-------- Exercise materials

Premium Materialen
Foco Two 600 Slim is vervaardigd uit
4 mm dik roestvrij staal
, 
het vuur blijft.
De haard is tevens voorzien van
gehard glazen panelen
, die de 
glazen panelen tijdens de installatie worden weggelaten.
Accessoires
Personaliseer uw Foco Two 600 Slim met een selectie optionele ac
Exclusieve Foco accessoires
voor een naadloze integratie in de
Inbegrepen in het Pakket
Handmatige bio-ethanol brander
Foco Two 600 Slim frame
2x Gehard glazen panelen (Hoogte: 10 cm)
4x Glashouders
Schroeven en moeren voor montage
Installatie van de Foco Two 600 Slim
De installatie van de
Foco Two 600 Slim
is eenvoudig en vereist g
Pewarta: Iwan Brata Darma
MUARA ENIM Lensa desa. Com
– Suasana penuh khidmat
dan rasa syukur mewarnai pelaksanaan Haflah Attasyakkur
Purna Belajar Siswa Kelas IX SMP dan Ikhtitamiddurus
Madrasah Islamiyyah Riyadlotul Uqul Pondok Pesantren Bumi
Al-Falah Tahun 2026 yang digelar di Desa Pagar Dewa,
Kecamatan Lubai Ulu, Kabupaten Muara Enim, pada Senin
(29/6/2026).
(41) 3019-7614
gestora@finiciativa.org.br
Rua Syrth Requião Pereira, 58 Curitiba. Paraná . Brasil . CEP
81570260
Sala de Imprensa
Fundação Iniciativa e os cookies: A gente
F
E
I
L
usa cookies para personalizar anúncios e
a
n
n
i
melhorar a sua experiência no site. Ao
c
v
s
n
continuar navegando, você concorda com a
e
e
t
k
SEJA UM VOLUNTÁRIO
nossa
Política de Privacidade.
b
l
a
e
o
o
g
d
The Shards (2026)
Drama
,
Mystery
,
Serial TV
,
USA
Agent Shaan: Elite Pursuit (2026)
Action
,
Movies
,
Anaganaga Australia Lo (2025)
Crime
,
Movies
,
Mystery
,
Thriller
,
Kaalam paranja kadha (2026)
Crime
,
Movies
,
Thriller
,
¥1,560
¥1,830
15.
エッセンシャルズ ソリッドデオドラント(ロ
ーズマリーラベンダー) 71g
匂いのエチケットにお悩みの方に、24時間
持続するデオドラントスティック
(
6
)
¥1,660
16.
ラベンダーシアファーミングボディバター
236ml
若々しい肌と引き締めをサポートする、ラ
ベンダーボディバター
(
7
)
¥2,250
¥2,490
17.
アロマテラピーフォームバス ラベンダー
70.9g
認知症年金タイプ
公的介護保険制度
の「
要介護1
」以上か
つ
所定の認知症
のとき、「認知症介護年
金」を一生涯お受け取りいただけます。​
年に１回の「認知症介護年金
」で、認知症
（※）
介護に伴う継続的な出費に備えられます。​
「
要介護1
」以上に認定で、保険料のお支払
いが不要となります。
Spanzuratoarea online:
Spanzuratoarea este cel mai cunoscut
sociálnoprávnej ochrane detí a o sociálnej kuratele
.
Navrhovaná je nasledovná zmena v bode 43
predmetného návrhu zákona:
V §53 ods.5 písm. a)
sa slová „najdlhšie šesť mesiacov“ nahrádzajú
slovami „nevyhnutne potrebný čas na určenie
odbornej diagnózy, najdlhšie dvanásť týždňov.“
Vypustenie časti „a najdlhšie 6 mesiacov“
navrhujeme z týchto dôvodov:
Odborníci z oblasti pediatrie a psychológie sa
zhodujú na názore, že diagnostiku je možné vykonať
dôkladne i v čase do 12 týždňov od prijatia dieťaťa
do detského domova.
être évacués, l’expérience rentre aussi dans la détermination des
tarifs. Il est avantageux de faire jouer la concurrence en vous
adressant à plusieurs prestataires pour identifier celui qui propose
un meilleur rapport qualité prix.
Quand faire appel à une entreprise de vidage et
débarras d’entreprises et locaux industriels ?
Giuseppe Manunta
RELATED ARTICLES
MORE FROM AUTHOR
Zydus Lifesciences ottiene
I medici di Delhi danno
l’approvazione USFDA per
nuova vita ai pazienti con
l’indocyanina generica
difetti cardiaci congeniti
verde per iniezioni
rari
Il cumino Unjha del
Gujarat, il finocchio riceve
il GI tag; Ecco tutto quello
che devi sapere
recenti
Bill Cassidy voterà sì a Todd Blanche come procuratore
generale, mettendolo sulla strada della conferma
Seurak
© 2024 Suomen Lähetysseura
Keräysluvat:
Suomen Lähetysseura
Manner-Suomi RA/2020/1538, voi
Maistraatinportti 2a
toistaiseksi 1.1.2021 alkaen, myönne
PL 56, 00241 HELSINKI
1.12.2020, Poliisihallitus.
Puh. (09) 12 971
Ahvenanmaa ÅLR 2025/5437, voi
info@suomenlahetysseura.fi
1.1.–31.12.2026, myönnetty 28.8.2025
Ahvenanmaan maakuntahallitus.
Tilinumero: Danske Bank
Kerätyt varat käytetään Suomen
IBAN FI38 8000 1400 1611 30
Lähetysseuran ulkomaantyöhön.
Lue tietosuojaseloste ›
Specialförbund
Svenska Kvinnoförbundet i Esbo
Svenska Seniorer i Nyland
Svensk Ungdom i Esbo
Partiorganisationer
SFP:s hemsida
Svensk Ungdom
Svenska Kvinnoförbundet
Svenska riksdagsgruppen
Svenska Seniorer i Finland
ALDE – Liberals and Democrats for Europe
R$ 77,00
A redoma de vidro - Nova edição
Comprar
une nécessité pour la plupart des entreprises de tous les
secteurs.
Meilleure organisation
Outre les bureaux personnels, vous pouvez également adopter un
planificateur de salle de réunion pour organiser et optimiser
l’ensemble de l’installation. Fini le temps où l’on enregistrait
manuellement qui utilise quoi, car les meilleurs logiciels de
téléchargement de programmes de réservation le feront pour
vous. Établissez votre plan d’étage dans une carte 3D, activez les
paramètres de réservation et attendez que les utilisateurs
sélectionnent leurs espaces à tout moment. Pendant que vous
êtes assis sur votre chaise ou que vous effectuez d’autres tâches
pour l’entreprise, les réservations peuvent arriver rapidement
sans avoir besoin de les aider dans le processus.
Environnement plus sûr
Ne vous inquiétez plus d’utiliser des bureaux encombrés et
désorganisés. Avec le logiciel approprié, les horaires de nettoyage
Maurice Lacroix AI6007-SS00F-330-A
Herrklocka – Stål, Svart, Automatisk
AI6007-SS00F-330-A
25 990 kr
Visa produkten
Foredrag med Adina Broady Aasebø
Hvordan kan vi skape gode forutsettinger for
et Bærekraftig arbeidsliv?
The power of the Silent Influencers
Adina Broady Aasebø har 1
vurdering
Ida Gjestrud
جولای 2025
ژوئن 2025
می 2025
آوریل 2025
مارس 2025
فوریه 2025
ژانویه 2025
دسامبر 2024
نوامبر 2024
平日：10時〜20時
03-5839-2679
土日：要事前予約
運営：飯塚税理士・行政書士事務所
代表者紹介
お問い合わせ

----------------

Action item >>
What you give back should be only the lines of the records above, starting at the line with "Al-Falah Tahun 2026" and ending at the line with "Il cumino Unjha del", restated word for word.

Response >>
Al-Falah Tahun 2026 yang digelar di Desa Pagar Dewa,
Kecamatan Lubai Ulu, Kabupaten Muara Enim, pada Senin
(29/6/2026).
(41) 3019-7614
gestora@finiciativa.org.br
Rua Syrth Requião Pereira, 58 Curitiba. Paraná . Brasil . CEP
81570260
Sala de Imprensa
Fundação Iniciativa e os cookies: A gente
F
E
I
L
usa cookies para personalizar anúncios e
a
n
n
i
melhorar a sua experiência no site. Ao
c
v
s
n
continuar navegando, você concorda com a
e
e
t
k
SEJA UM VOLUNTÁRIO
nossa
Política de Privacidade.
b
l
a
e
o
o
g
d
The Shards (2026)
Drama
,
Mystery
,
Serial TV
,
USA
Agent Shaan: Elite Pursuit (2026)
Action
,
Movies
,
Anaganaga Australia Lo (2025)
Crime
,
Movies
,
Mystery
,
Thriller
,
Kaalam paranja kadha (2026)
Crime
,
Movies
,
Thriller
,
¥1,560
¥1,830
15.
エッセンシャルズ ソリッドデオドラント(ロ
ーズマリーラベンダー) 71g
匂いのエチケットにお悩みの方に、24時間
持続するデオドラントスティック
(
6
)
¥1,660
16.
ラベンダーシアファーミングボディバター
236ml
若々しい肌と引き締めをサポートする、ラ
ベンダーボディバター
(
7
)
¥2,250
¥2,490
17.
アロマテラピーフォームバス ラベンダー
70.9g
認知症年金タイプ
公的介護保険制度
の「
要介護1
」以上か
つ
所定の認知症
のとき、「認知症介護年
金」を一生涯お受け取りいただけます。​
年に１回の「認知症介護年金
」で、認知症
（※）
介護に伴う継続的な出費に備えられます。​
「
要介護1
」以上に認定で、保険料のお支払
いが不要となります。
Spanzuratoarea online:
Spanzuratoarea este cel mai cunoscut
sociálnoprávnej ochrane detí a o sociálnej kuratele
.
Navrhovaná je nasledovná zmena v bode 43
predmetného návrhu zákona:
V §53 ods.5 písm. a)
sa slová „najdlhšie šesť mesiacov“ nahrádzajú
slovami „nevyhnutne potrebný čas na určenie
odbornej diagnózy, najdlhšie dvanásť týždňov.“
Vypustenie časti „a najdlhšie 6 mesiacov“
navrhujeme z týchto dôvodov:
Odborníci z oblasti pediatrie a psychológie sa
zhodujú na názore, že diagnostiku je možné vykonať
dôkladne i v čase do 12 týždňov od prijatia dieťaťa
do detského domova.
être évacués, l’expérience rentre aussi dans la détermination des
tarifs. Il est avantageux de faire jouer la concurrence en vous
adressant à plusieurs prestataires pour identifier celui qui propose
un meilleur rapport qualité prix.
Quand faire appel à une entreprise de vidage et
débarras d’entreprises et locaux industriels ?
Giuseppe Manunta
RELATED ARTICLES
MORE FROM AUTHOR
Zydus Lifesciences ottiene
I medici di Delhi danno
l’approvazione USFDA per
nuova vita ai pazienti con
l’indocyanina generica
difetti cardiaci congeniti
verde per iniezioni
rari
Il cumino Unjha del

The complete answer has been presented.